La douceur semblait plus marquée aussi. On doit se rappeler que le vin était mis en
bouteilles tonneau par tonneau.
Le PORTO QUINTA DO NOVAL NACIONAL 1931 semble former à lui seul une
catégorie de vin. Il y a les « Porto » et il y a le « Nacional 1931 ».
C’est un rêve gustatif. Toutes les qualités peuvent lui être attribuées.
Le SIRACUSA 1850 G. BONANNO entre dans la catégorie restreinte des grands
vins méconnus, et pour cause! Avoir la chance d’en déguster enrichit l’amateur
d’une expérience unique et bien différente de celle qu’il aura avec les vedette
mondiales actuelles. Il prouve que le Muscat a depuis longtemps été reconnu
pour produire des liquoreux sublimes. Grâce à la sur maturation, ce cépage
perd ses aspects rustiques et exubérants.
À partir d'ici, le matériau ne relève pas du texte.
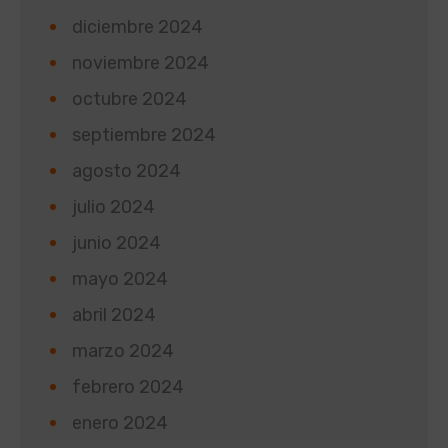
diciembre 2024
noviembre 2024
octubre 2024
septiembre 2024
agosto 2024
julio 2024
junio 2024
mayo 2024
abril 2024
marzo 2024
febrero 2024
enero 2024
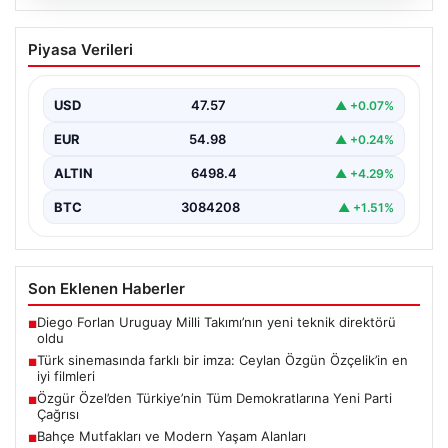
05.08.2026
Türk sinemasında farklı bir imza: Ceylan
Piyasa Verileri
Özgün Özçelik’in en iyi filmleri
USD
47.57
▲ +0.07%
EUR
54.98
▲ +0.24%
ALTIN
6498.4
▲ +4.29%
BTC
3084208
▲ +1.51%
Son Eklenen Haberler
Diego Forlan Uruguay Milli Takımı’nın yeni teknik direktörü
■
oldu
Türk sinemasında farklı bir imza: Ceylan Özgün Özçelik’in en
■
iyi filmleri
Özgür Özel’den Türkiye’nin Tüm Demokratlarına Yeni Parti
■
Çağrısı
Bahçe Mutfakları ve Modern Yaşam Alanları
■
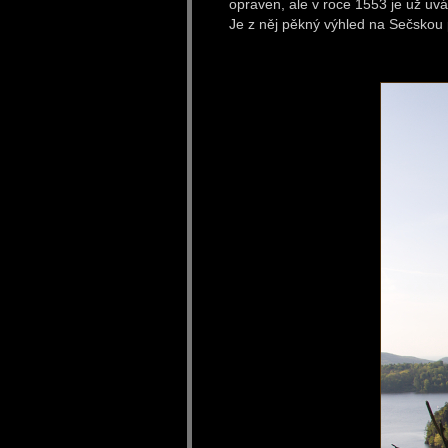
opraven, ale v roce 1553 je už uv
Je z něj pěkný výhled na Sečskou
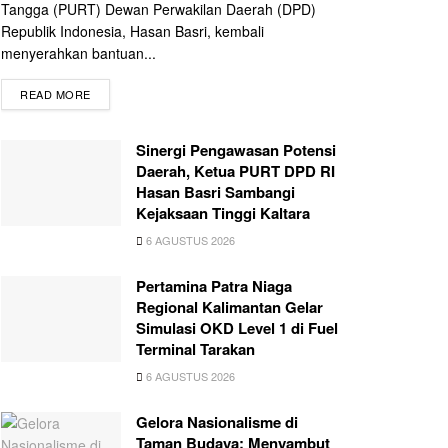
Tangga (PURT) Dewan Perwakilan Daerah (DPD)
Republik Indonesia, Hasan Basri, kembali
menyerahkan bantuan...
READ MORE
Sinergi Pengawasan Potensi
Daerah, Ketua PURT DPD RI
Hasan Basri Sambangi
Kejaksaan Tinggi Kaltara
6 AGUSTUS 2026
Pertamina Patra Niaga
Regional Kalimantan Gelar
Simulasi OKD Level 1 di Fuel
Terminal Tarakan
6 AGUSTUS 2026
Gelora Nasionalisme di
Taman Budaya: Menyambut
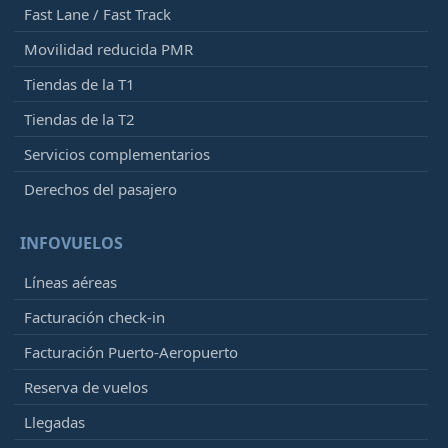
Fast Lane / Fast Track
Movilidad reducida PMR
Tiendas de la T1
Tiendas de la T2
Servicios complementarios
Derechos del pasajero
INFOVUELOS
Líneas aéreas
Facturación check-in
Facturación Puerto-Aeropuerto
Reserva de vuelos
Llegadas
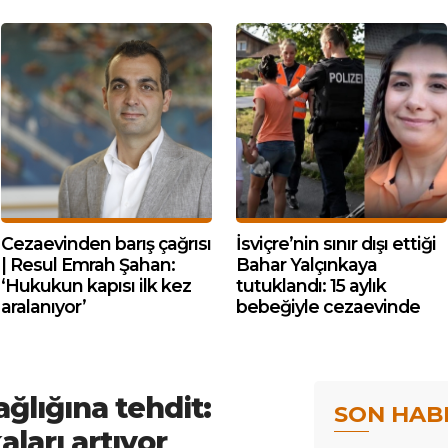
Cezaevinden barış çağrısı
İsviçre’nin sınır dışı ettiği
| Resul Emrah Şahan:
Bahar Yalçınkaya
‘Hukukun kapısı ilk kez
tutuklandı: 15 aylık
aralanıyor’
bebeğiyle cezaevinde
ğlığına tehdit:
SON HAB
aları artıyor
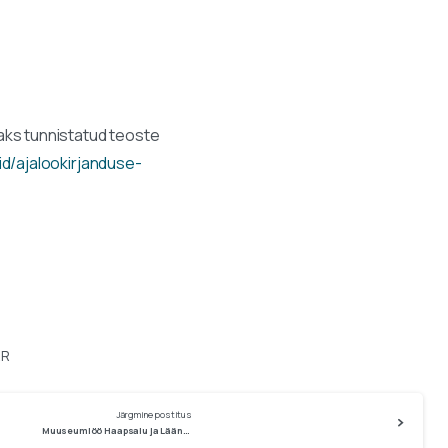
aks tunnistatud teoste
id/ajalookirjanduse-
RR
Järgmine postitus
Muuseumiöö Haapsalu ja Läänemaa muuseumides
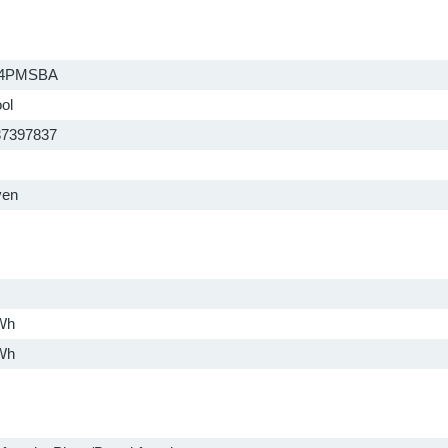
4PMSBA
ol
37397837
ven
Wh
Wh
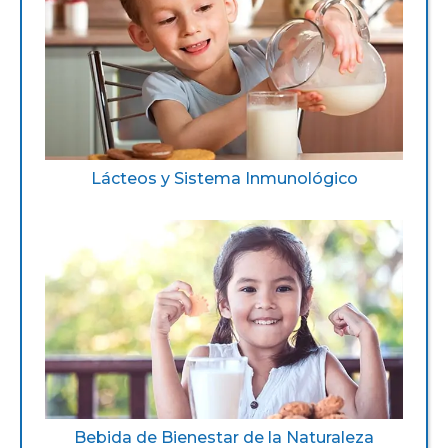
Lácteos y Sistema Inmunológico
Bebida de Bienestar de la Naturaleza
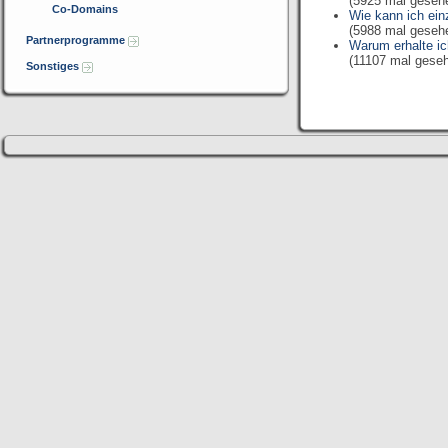
(5925 mal geseh
Co-Domains
Wie kann ich ei
(5988 mal geseh
Partnerprogramme
Warum erhalte ic
(11107 mal gese
Sonstiges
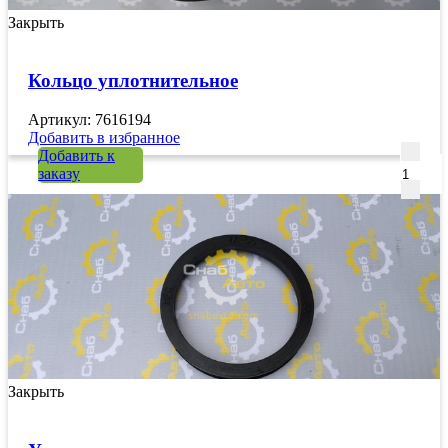
Закрыть
Кольцо уплотнительное
Артикул: 7616194
Добавить в избранное
Количе
Добавить к
заказу
Закрыть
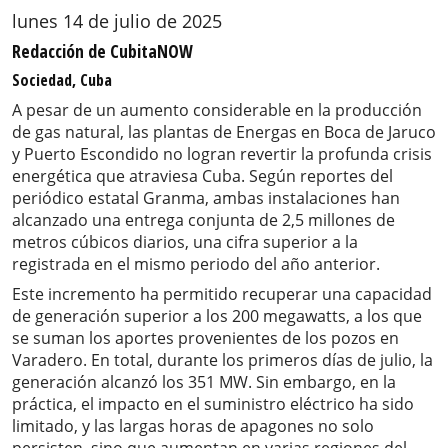
lunes 14 de julio de 2025
Redacción de CubitaNOW
Sociedad, Cuba
A pesar de un aumento considerable en la producción
de gas natural, las plantas de Energas en Boca de Jaruco
y Puerto Escondido no logran revertir la profunda crisis
energética que atraviesa Cuba. Según reportes del
periódico estatal Granma, ambas instalaciones han
alcanzado una entrega conjunta de 2,5 millones de
metros cúbicos diarios, una cifra superior a la
registrada en el mismo periodo del año anterior.
Este incremento ha permitido recuperar una capacidad
de generación superior a los 200 megawatts, a los que
se suman los aportes provenientes de los pozos en
Varadero. En total, durante los primeros días de julio, la
generación alcanzó los 351 MW. Sin embargo, en la
práctica, el impacto en el suministro eléctrico ha sido
limitado, y las largas horas de apagones no solo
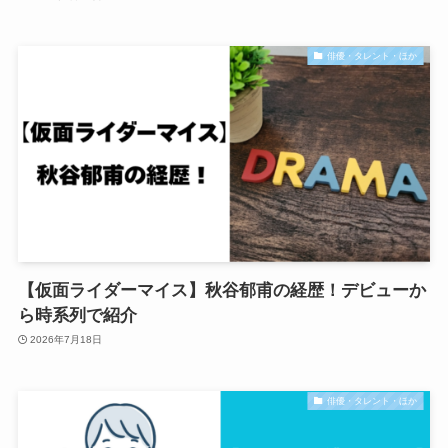
俳優・タレント・ほか
【仮面ライダーマイス】秋谷郁甫の経歴！デビューか
ら時系列で紹介
2026年7月18日
俳優・タレント・ほか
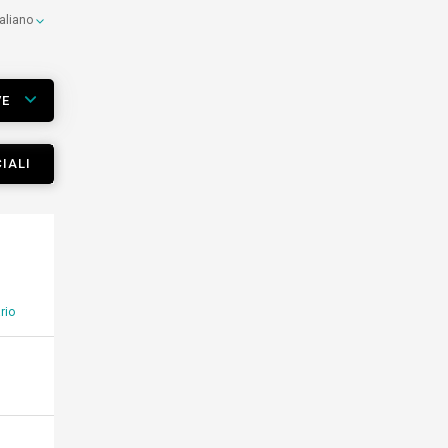
taliano
VE
IALI
rio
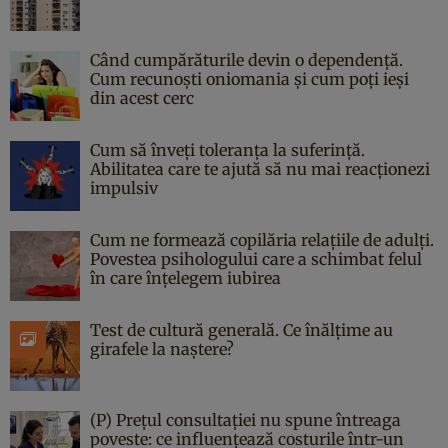
Când cumpărăturile devin o dependență.
Cum recunoști oniomania și cum poți ieși
din acest cerc
Cum să înveți toleranța la suferință.
Abilitatea care te ajută să nu mai reacționezi
impulsiv
Cum ne formează copilăria relațiile de adulți.
Povestea psihologului care a schimbat felul
în care înțelegem iubirea
Test de cultură generală. Ce înălțime au
girafele la naștere?
(P) Prețul consultației nu spune întreaga
poveste: ce influențează costurile într-un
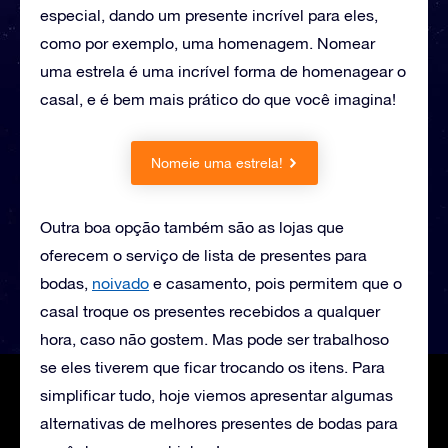
especial, dando um presente incrível para eles,
como por exemplo, uma homenagem. Nomear
uma estrela é uma incrível forma de homenagear o
casal, e é bem mais prático do que você imagina!
Nomeie uma estrela!
Outra boa opção também são as lojas que
oferecem o serviço de lista de presentes para
bodas,
noivado
e casamento, pois permitem que o
casal troque os presentes recebidos a qualquer
hora, caso não gostem. Mas pode ser trabalhoso
se eles tiverem que ficar trocando os itens. Para
simplificar tudo, hoje viemos apresentar algumas
alternativas de melhores presentes de bodas para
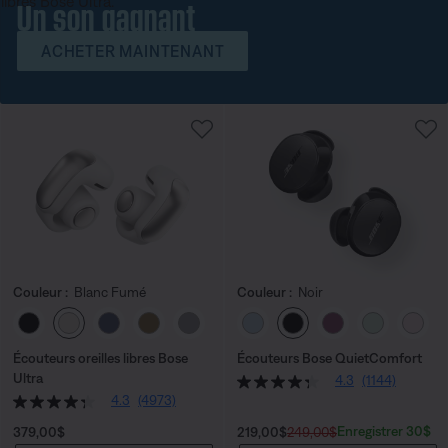
Un son gagnant
ACHETER MAINTENANT
Couleur :
Blanc Fumé
Couleur :
Noir
Choisissez la couleur
Choisissez la couleu
Écouteurs oreilles libres Bose
Écouteurs Bose QuietComfort
Ultra
4.3
(1144)
4.3
(4973)
Prix :
Prix actuel :
Prix original :
Enregistrer 30$
379,00$
219,00$
249,00$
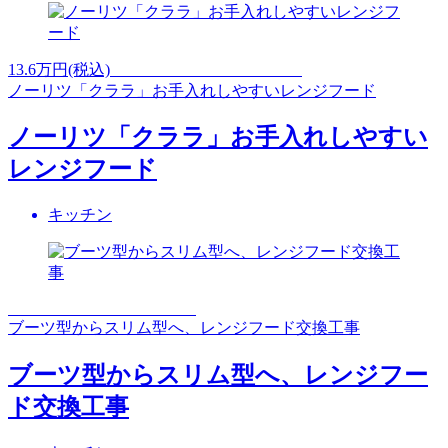
13.6
万円(税込)
ノーリツ「クララ」お手入れしやすいレンジフード
ノーリツ「クララ」お手入れしやすい
レンジフード
キッチン
ブーツ型からスリム型へ、レンジフード交換工事
ブーツ型からスリム型へ、レンジフー
ド交換工事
SUDUIRAUT 1899 est très grand. S’il peut être considéré comme l’égal
qualitatif de l’Yquem 1899, il s’en différencie fortement au niveau du caractère.
Ces vins exceptionnels furent agrémentés d’un repas de haut vol exécuté
par Philippe Chevrier au Domaine de Châteauvieux à Genève.
Deux bouteilles ouvertes n’ont pas été commentés car elles présentaient des
défauts notoires: Champagne Dom Pérignon Oenothèque 1973
et Château la Mission Haut Brion 1918.